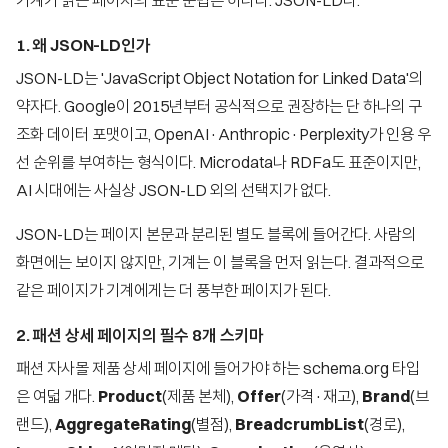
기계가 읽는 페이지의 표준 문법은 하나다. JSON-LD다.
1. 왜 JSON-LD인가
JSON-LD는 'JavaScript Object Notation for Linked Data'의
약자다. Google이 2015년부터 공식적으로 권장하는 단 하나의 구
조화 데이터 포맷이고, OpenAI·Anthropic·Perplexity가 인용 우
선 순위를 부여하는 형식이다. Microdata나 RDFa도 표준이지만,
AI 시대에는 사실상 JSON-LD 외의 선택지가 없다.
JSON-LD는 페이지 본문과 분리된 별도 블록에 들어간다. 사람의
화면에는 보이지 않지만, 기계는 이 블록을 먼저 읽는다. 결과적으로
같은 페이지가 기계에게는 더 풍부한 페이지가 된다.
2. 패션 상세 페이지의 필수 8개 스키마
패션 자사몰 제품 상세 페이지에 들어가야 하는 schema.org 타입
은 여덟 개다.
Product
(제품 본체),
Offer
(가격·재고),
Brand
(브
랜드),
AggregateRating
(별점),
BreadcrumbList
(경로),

==

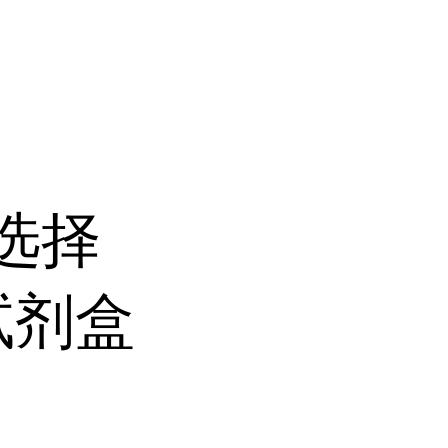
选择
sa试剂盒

(Your goal): Find how many lines of the listing include the word "JSON", and state that number by itself.

(Output for this exercise): 5